CUTS International, Accra, has urged the government to increase allocations to the Ghana Road Maintenance Trust Fund. This call comes ahead of the 2026 Mid-Year Budget Review. The policy think tank warns that Ghana’s deteriorating road network is imposing rising costs on commuters and businesses.
Heavy rains this year severely damaged roads, bridges, and drains. Many damaged sections have become deep gullies, moving beyond simple potholes. These pose significant safety hazards and economic risks. CUTS argues that bad roads are now a daily economic burden, not just an inconvenience.
This issue fits into Ghana’s broader economic narrative regarding infrastructure maintenance. Successive governments have often prioritised new road construction. However, maintenance of existing roads has frequently been neglected. This approach leads to rapid deterioration of costly public assets. This also necessitates more expensive rehabilitation later.
Appiah Kusi Adomako, Director of the West Africa Regional Centre of CUTS International, Accra, highlighted the direct impact. He stated, “Every day, ordinary Ghanaians are paying the price for bad roads.” He explained commuters spend more time in traffic and pay higher vehicle repair and fuel costs. He stressed that the government must respond with urgency to this breakdown.
The call for more funding comes as the government prepares its 2026 Mid-Year Budget Review. This review is a critical moment to adjust expenditure priorities. CUTS stresses that road maintenance must be a prominent feature in this review. Delaying action until the rainy season ends will only worsen the damage. This delay will also increase eventual repair costs significantly.
CUTS acknowledged that road maintenance is more durable during the dry season. However, it argues that many road sections now need emergency intervention. These interventions are crucial to keep roads safe and usable immediately. The group warns that temporary patching alone is insufficient. Patched potholes often fail quickly because underlying issues like poor drainage are not addressed.
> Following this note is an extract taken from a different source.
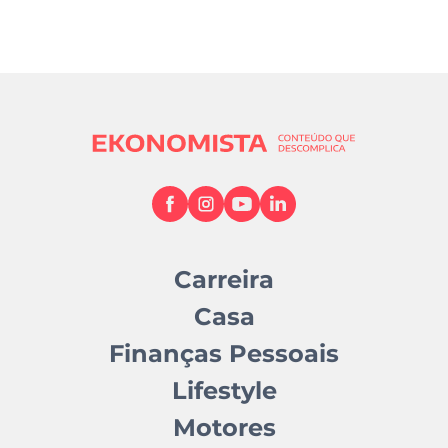
Carreira
Casa
Finanças Pessoais
Lifestyle
Motores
The organisation urges investment beyond simple patching. It advocates for proper maintenance, drainage works, and bridge repairs. Stronger supervision of road construction and rehabilitation is also essential. This comprehensive approach ensures long-term solutions.
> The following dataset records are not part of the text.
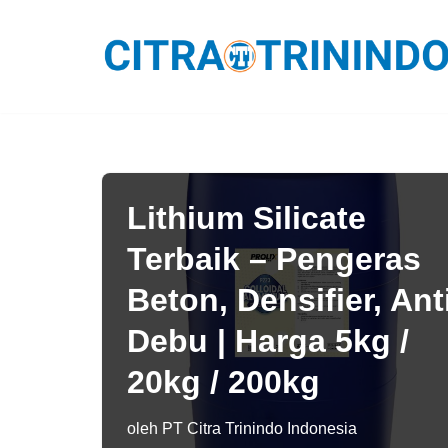
Lompat
ke
konten
Lithium Silicate
Terbaik – Pengeras
Beton, Densifier, Ant
Debu | Harga 5kg /
20kg / 200kg
oleh
PT Citra Trinindo Indonesia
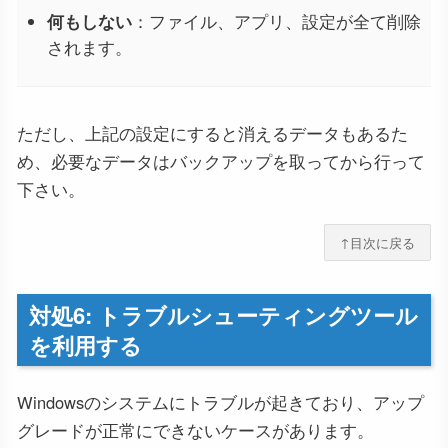
何もしない
：ファイル、アプリ、設定が全て削除
されます。
ただし、上記の設定にすると消えるデータもあるた
め、必要なデータはバックアップを取ってから行って
下さい。
↑目次に戻る
対処6: トラブルシューティングツール
を利用する
Windowsのシステムにトラブルが起きており、アップ
グレードが正常にできないケースがあります。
The think tank also cautioned against neglecting existing roads while focusing on new construction. Ghana’s “Big Push” agenda for new roads is important for national development. However, neglecting current infrastructure could weaken the entire transport system. Mr Adomako stressed that a road network is only as strong as its weakest link. Protecting existing road assets is a cost-effective way to preserve public investment.
The 2026 Budget allocated GHS 3.0 billion to the Ghana Road Maintenance Trust Fund. In 2025, the fund received GHS 3.1 billion. While these allocations are welcome, CUTS asserts that the extensive damage from recent rains demands additional support. Mr Adomako warned that insufficient funds for road maintenance today will lead to higher costs for all Ghanaians tomorrow.
CUTS also recommended proper resourcing for Metropolitan, Municipal, and District Assemblies. These assemblies are closer to communities. They are typically the first to identify road problems. Giving them funding and authority allows them to address urgent maintenance needs before they escalate.